Our favorite Guided Tours

Cuzco Cathedral

   Cuzco Cathedral is considered a symbol of the city, with important architectural elements, statues, and hundreds of paintings from the colonial time. Its construction began in 1559, on the foundation of the Inca temple Kiswarkancha. However, the building was completed after nearly 100 years due to the frequent earthquakes and tremors that stroke the city.  Underneath the cathedral, you can descend into a crypt that contains the ashes of several deceased archbishops.


    The archaeological site Sacsayhuaman is located 10 minutes by car, in the northern part of the city. From up here, you can admire the stunning panorama of Cuzco with the llamas that freely walk around the Inca ruins.
     Although evidence has been found that the area had been inhabited since 1100, the citadel was built by the Incas in the 13th century. The huge blocks of stone cut and perfectly combined were extracted from the surrounding quarries and transported for almost 20km to the complex. It is considered that over 20.000 people worked at the assembly, but it remains a mystery how the rocks that reached up to
5m height and a weight of 125to were brought from that distance by a civilization that archeologists have no evidence that they ever had discovered the wheel.


    The Incas were very religious people, and the water had a major role in many significant ceremonies.
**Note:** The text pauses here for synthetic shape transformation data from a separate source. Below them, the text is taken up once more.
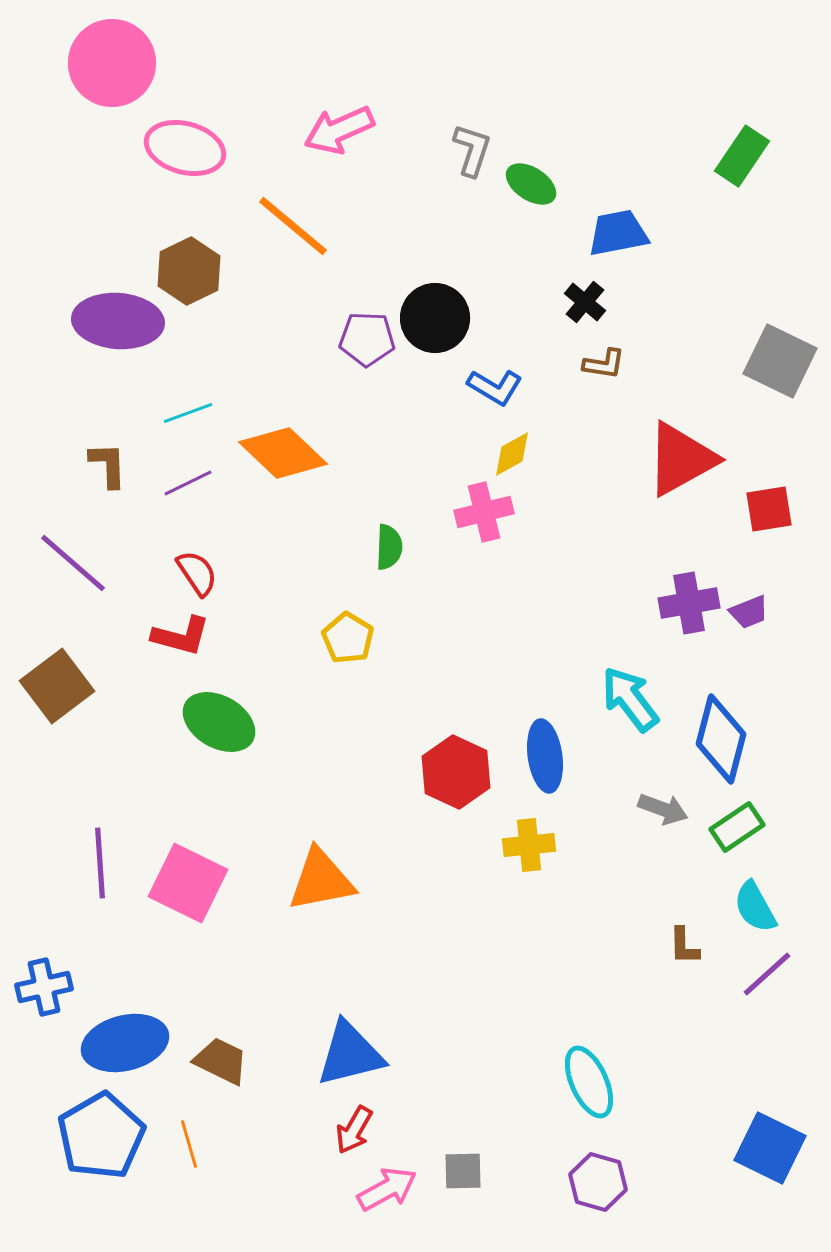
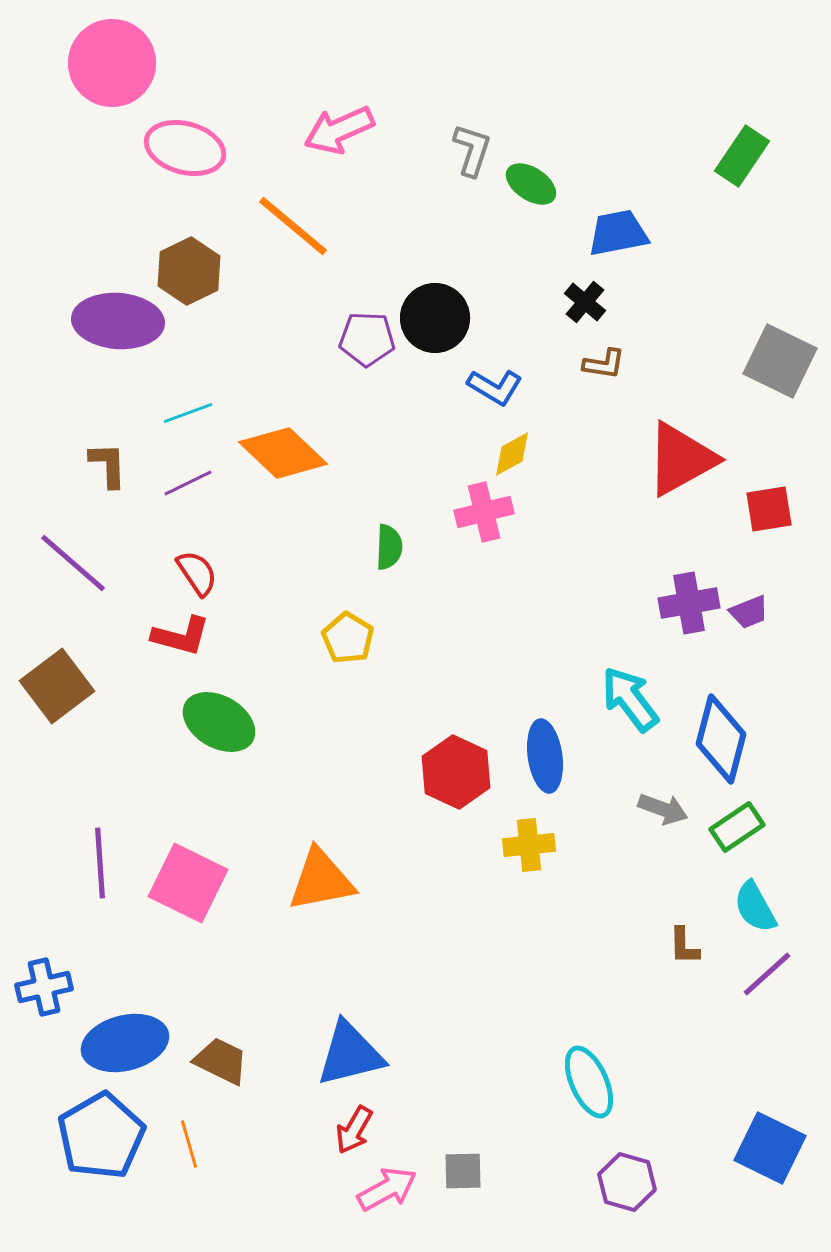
purple hexagon at (598, 1182): moved 29 px right
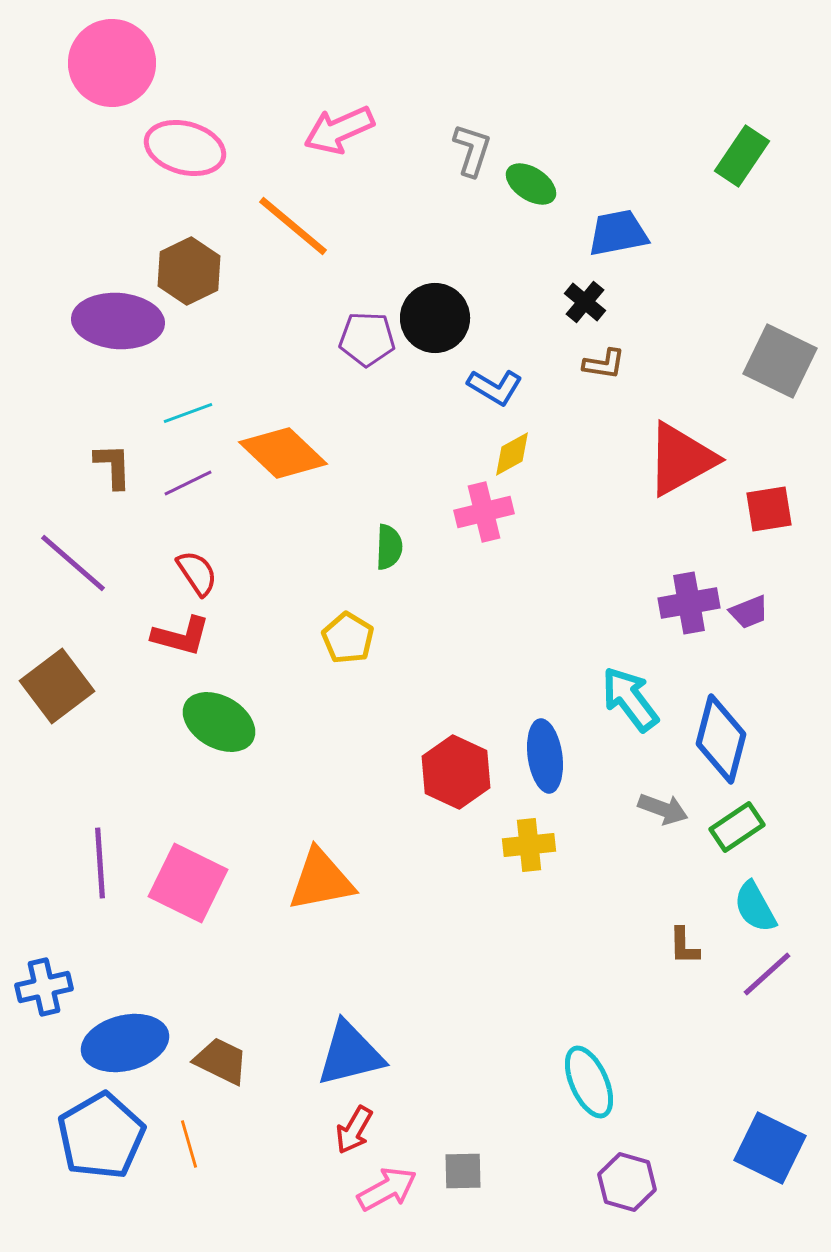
brown L-shape at (108, 465): moved 5 px right, 1 px down
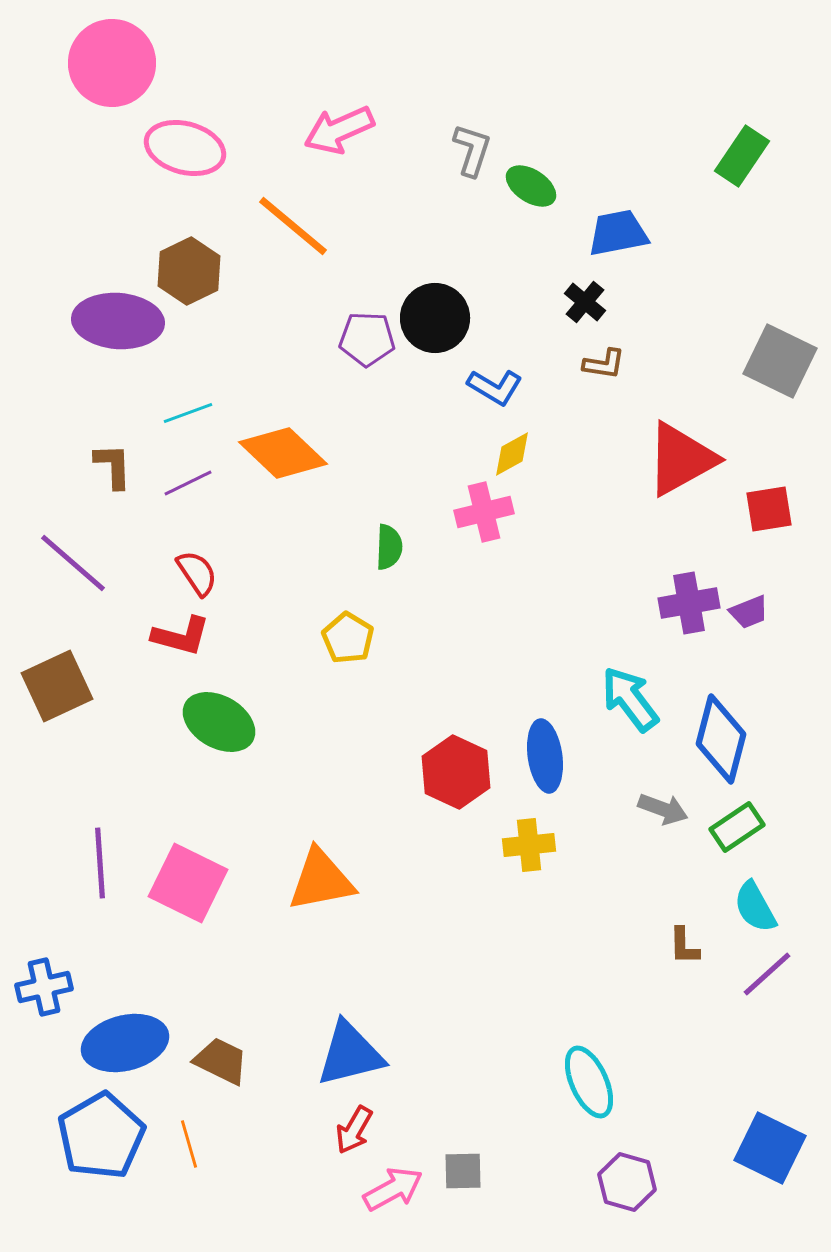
green ellipse at (531, 184): moved 2 px down
brown square at (57, 686): rotated 12 degrees clockwise
pink arrow at (387, 1189): moved 6 px right
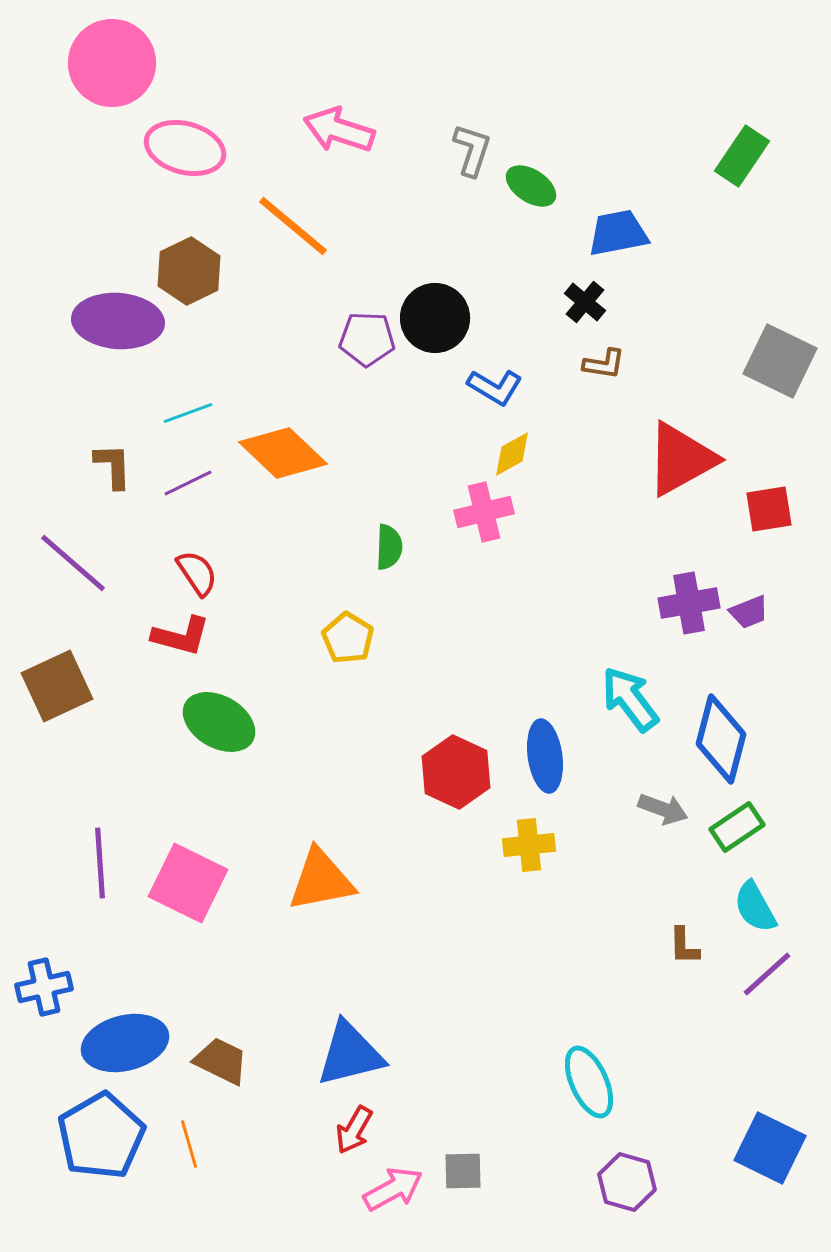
pink arrow at (339, 130): rotated 42 degrees clockwise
Tambomachay (known as El Bano del Inca), was used for ceremonial purposes or as a relaxation area for the ruler of the empire. The complex consists of an area of 3 terraces made of trapezoidal stones perfectly combined. It is built around a natural spring, which creates small waterfalls and channels where the water flows under different patterns.

Quenqo Temple

     Located at the top of a hill (15 minutes by car from Cuzco) Quenqo is a unique Inca site, carved inside a monolith. The underground tunnels and chambers connect a few altars, including an amphitheater where blood rituals were held for the Sun, Moon, and the Stars. The temple was considered to be an extremely holy place, where human sacrifices were offered to the gods.
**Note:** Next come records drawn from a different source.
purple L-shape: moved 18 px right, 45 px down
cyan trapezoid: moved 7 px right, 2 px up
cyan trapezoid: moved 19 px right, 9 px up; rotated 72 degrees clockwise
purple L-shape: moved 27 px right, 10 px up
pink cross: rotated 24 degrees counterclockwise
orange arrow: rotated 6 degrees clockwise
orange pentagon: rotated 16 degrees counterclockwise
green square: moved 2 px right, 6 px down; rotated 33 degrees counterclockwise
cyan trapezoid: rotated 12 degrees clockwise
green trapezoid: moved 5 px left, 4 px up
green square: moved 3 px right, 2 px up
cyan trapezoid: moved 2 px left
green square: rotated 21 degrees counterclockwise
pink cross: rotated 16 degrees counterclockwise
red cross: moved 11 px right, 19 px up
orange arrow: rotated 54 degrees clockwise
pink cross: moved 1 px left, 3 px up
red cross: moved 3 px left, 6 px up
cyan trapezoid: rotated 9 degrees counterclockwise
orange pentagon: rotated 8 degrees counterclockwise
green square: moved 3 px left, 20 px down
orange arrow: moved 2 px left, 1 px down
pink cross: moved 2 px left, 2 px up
Sun temple (Qorikancha) and Santo Domingo Convent

     Qorikancha was one of the most important sanctuaries of the Inca Empire. The outer walls of the temple were plated with gold, and those insides were decorated with precious stones and metals.

     When conquistador Francisco Pizarro arrived, he captured the Inca Emperor Atahualpa. To pay the ransom for his release, much of the gold from the temple was stripped, but despite the payment, Atahualpa was killed anyway. After taking Cuzco, the Spanish melt down all its gold plating and sculptures to send back to Spain. Like most of the Inca buildings, the complex was destroyed and a catholic church was built over the existing foundation.

Authentic wool manufacturing

    From Cuzco to Aguas Caliente, all the way through Sacred Valley you will find traditional textiles that promise to be made of llama or alpaca wool. However, many times locals are just trying to sell their goods, and real wool clothing may be harder than you expect to find.

Tips & Tricks

Because we visited Cuzco with an organized group, at the end of the tour we stopped at Vicunita Factory, a local alpaca, baby alpaca, llama, and vicunia wool manufacturing factory. Here we were taught by a specialist how to distinguish an original fabric from a synthetic one, and even see on our own the differences between them. Although the selection of knitwear provided by the factory or other similar stores is not very cheap, it is impossible to leave Peru without a genuine accessory, whether it is a coat, sweater or scarf.